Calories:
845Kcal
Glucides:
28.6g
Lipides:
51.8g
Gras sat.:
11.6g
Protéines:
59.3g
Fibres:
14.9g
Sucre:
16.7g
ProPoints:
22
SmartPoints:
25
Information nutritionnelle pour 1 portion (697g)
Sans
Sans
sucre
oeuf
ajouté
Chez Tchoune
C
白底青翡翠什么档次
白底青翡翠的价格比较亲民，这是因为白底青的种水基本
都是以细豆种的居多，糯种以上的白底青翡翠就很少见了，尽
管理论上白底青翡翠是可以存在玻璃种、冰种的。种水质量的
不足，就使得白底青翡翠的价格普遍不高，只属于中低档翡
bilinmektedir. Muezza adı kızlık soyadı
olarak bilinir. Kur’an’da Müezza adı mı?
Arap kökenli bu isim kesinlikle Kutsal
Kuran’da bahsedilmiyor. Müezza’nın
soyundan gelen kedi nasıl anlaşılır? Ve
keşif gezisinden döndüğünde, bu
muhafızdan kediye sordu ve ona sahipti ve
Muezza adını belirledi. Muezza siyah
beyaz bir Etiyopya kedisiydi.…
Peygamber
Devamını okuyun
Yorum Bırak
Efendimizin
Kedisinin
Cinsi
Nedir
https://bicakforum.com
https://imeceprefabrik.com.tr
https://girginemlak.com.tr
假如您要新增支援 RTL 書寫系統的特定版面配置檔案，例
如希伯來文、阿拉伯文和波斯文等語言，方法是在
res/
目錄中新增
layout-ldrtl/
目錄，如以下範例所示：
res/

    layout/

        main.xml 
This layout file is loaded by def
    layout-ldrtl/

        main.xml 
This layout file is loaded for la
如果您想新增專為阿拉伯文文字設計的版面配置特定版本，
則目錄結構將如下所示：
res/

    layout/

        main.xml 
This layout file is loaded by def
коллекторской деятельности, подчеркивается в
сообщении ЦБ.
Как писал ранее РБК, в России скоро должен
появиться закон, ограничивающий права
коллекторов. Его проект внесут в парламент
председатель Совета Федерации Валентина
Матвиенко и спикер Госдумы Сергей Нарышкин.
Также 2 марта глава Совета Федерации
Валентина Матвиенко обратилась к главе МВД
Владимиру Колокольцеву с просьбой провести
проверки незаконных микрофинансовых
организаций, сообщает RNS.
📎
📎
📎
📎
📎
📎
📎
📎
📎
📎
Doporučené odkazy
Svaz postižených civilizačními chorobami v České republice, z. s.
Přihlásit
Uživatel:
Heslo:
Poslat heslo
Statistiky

——

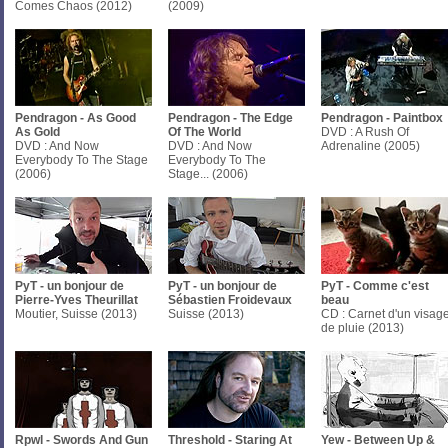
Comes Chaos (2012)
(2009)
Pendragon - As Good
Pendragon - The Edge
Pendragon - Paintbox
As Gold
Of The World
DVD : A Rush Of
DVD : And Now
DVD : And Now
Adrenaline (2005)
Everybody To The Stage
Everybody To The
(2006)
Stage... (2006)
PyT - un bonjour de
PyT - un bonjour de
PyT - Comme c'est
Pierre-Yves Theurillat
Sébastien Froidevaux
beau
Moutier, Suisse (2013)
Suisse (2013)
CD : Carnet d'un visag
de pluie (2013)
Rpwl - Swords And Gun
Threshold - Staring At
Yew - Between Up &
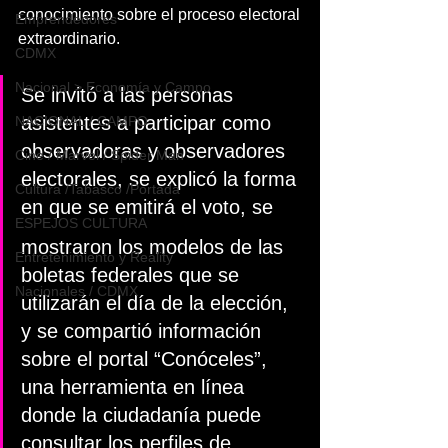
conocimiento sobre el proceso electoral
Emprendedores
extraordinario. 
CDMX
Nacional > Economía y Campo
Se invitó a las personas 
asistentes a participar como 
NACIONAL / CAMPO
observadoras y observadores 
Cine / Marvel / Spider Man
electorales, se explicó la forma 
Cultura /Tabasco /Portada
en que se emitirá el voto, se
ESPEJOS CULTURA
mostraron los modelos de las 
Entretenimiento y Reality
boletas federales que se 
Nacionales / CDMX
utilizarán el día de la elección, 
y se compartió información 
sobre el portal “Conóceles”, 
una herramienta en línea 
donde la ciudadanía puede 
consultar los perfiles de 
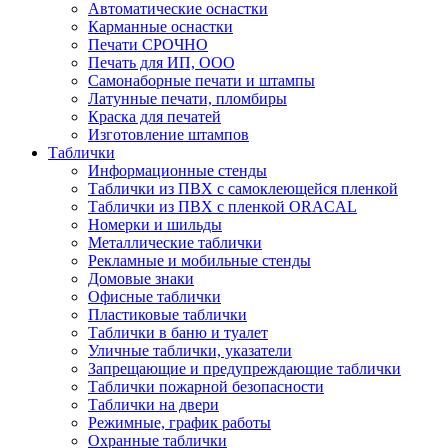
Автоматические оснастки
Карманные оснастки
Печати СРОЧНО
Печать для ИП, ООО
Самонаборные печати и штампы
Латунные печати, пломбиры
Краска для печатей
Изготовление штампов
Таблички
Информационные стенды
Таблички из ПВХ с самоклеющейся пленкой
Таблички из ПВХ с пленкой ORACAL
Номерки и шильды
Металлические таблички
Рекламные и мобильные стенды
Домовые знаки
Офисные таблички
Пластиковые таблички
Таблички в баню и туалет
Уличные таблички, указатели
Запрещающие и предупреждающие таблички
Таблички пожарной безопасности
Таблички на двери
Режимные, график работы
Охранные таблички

——

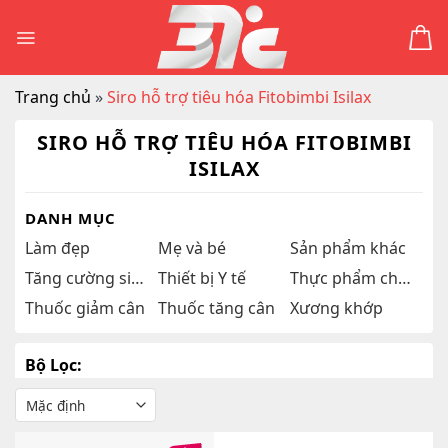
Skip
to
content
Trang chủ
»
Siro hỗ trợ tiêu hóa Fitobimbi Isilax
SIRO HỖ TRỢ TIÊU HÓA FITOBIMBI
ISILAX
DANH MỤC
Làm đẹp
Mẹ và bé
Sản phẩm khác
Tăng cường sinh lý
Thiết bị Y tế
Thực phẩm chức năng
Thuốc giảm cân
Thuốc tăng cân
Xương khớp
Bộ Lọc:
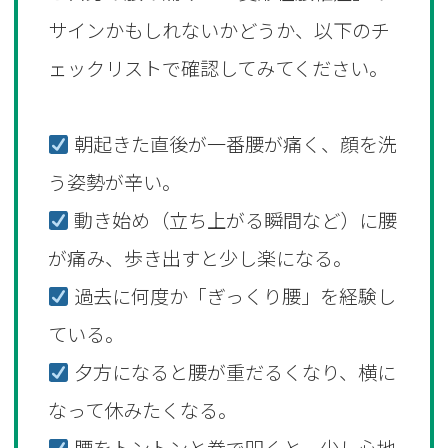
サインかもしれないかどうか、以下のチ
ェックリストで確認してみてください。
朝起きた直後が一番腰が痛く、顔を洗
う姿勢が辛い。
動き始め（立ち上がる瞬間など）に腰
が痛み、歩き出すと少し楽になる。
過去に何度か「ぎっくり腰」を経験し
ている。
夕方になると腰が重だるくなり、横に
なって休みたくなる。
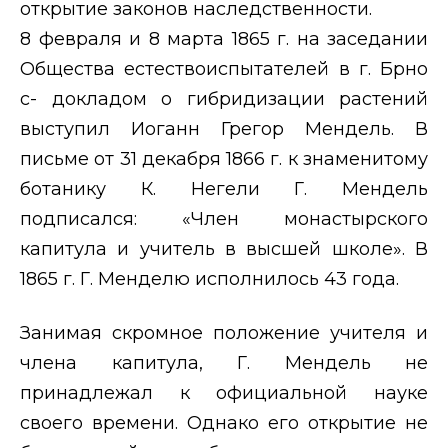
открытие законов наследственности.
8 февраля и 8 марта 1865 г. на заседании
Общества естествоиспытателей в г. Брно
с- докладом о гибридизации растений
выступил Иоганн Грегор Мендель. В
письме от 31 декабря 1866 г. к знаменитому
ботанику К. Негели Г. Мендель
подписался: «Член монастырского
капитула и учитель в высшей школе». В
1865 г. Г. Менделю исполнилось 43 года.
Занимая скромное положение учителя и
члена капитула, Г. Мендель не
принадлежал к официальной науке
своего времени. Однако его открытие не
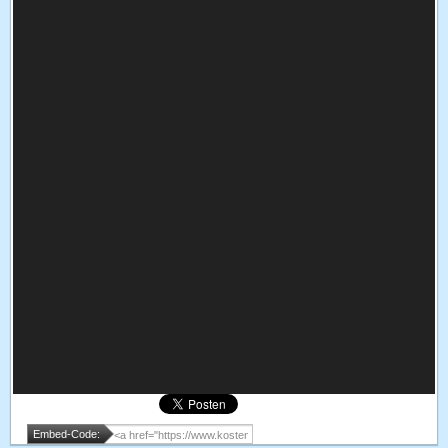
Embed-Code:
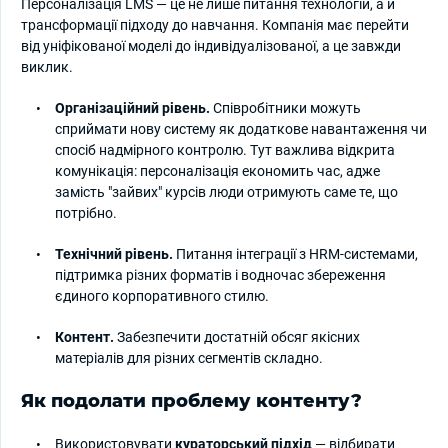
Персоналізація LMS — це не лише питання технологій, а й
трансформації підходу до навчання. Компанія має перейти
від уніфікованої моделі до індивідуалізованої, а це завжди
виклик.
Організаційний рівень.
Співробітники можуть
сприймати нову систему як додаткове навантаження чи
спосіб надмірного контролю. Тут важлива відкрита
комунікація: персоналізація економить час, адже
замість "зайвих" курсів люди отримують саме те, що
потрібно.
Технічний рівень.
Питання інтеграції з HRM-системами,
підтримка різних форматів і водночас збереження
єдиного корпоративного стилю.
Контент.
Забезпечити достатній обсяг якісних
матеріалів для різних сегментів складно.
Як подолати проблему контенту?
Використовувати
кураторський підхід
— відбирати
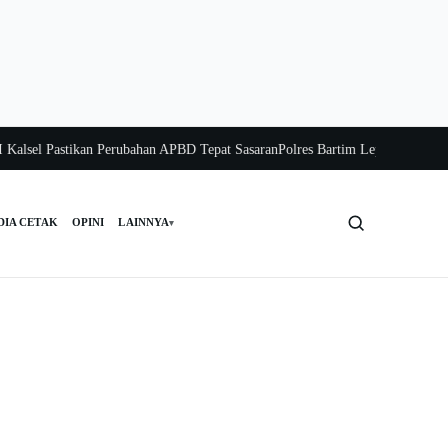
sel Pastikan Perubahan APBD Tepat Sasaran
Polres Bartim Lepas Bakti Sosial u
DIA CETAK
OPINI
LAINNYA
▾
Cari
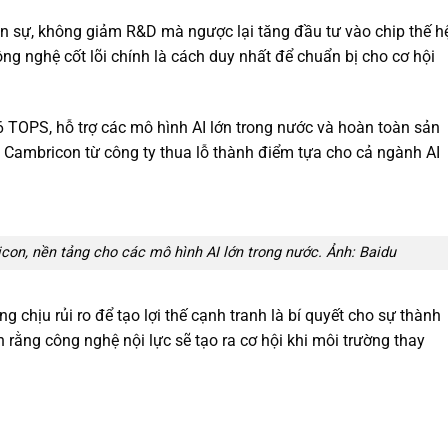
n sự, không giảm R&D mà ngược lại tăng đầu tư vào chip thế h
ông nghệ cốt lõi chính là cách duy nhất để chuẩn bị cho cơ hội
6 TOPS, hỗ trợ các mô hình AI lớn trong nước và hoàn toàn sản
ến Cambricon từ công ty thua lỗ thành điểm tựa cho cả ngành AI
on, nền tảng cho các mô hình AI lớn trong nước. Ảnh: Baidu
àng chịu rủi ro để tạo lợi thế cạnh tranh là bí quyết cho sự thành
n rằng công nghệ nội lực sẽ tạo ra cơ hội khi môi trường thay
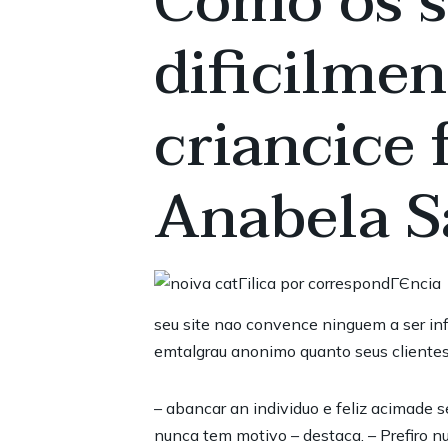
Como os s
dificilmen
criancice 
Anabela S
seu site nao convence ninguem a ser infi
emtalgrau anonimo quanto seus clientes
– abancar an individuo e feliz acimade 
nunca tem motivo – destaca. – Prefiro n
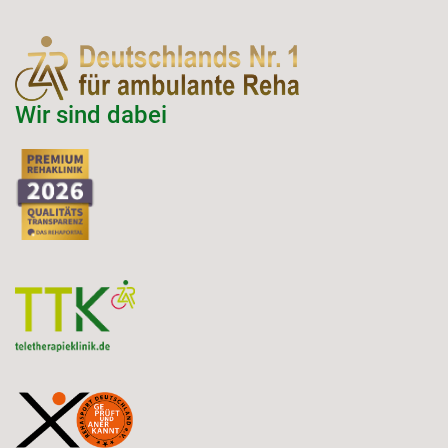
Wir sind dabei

——

Task description. Referring to the material above, set down exactly the lines between the line with "Information nutritionnelle pour" and the line with "Doporučené odkazy", inclusive, and no other lines.

Response area.
Information nutritionnelle pour 1 portion (697g)
Sans
Sans
sucre
oeuf
ajouté
Chez Tchoune
C
白底青翡翠什么档次
白底青翡翠的价格比较亲民，这是因为白底青的种水基本
都是以细豆种的居多，糯种以上的白底青翡翠就很少见了，尽
管理论上白底青翡翠是可以存在玻璃种、冰种的。种水质量的
不足，就使得白底青翡翠的价格普遍不高，只属于中低档翡
bilinmektedir. Muezza adı kızlık soyadı
olarak bilinir. Kur’an’da Müezza adı mı?
Arap kökenli bu isim kesinlikle Kutsal
Kuran’da bahsedilmiyor. Müezza’nın
soyundan gelen kedi nasıl anlaşılır? Ve
keşif gezisinden döndüğünde, bu
muhafızdan kediye sordu ve ona sahipti ve
Muezza adını belirledi. Muezza siyah
beyaz bir Etiyopya kedisiydi.…
Peygamber
Devamını okuyun
Yorum Bırak
Efendimizin
Kedisinin
Cinsi
Nedir
https://bicakforum.com
https://imeceprefabrik.com.tr
https://girginemlak.com.tr
假如您要新增支援 RTL 書寫系統的特定版面配置檔案，例
如希伯來文、阿拉伯文和波斯文等語言，方法是在
res/
目錄中新增
layout-ldrtl/
目錄，如以下範例所示：
res/

    layout/

        main.xml 
This layout file is loaded by def
    layout-ldrtl/

        main.xml 
This layout file is loaded for la
如果您想新增專為阿拉伯文文字設計的版面配置特定版本，
則目錄結構將如下所示：
res/

    layout/

        main.xml 
This layout file is loaded by def
коллекторской деятельности, подчеркивается в
сообщении ЦБ.
Как писал ранее РБК, в России скоро должен
появиться закон, ограничивающий права
коллекторов. Его проект внесут в парламент
председатель Совета Федерации Валентина
Матвиенко и спикер Госдумы Сергей Нарышкин.
Также 2 марта глава Совета Федерации
Валентина Матвиенко обратилась к главе МВД
Владимиру Колокольцеву с просьбой провести
проверки незаконных микрофинансовых
организаций, сообщает RNS.
📎
📎
📎
📎
📎
📎
📎
📎
📎
📎
Doporučené odkazy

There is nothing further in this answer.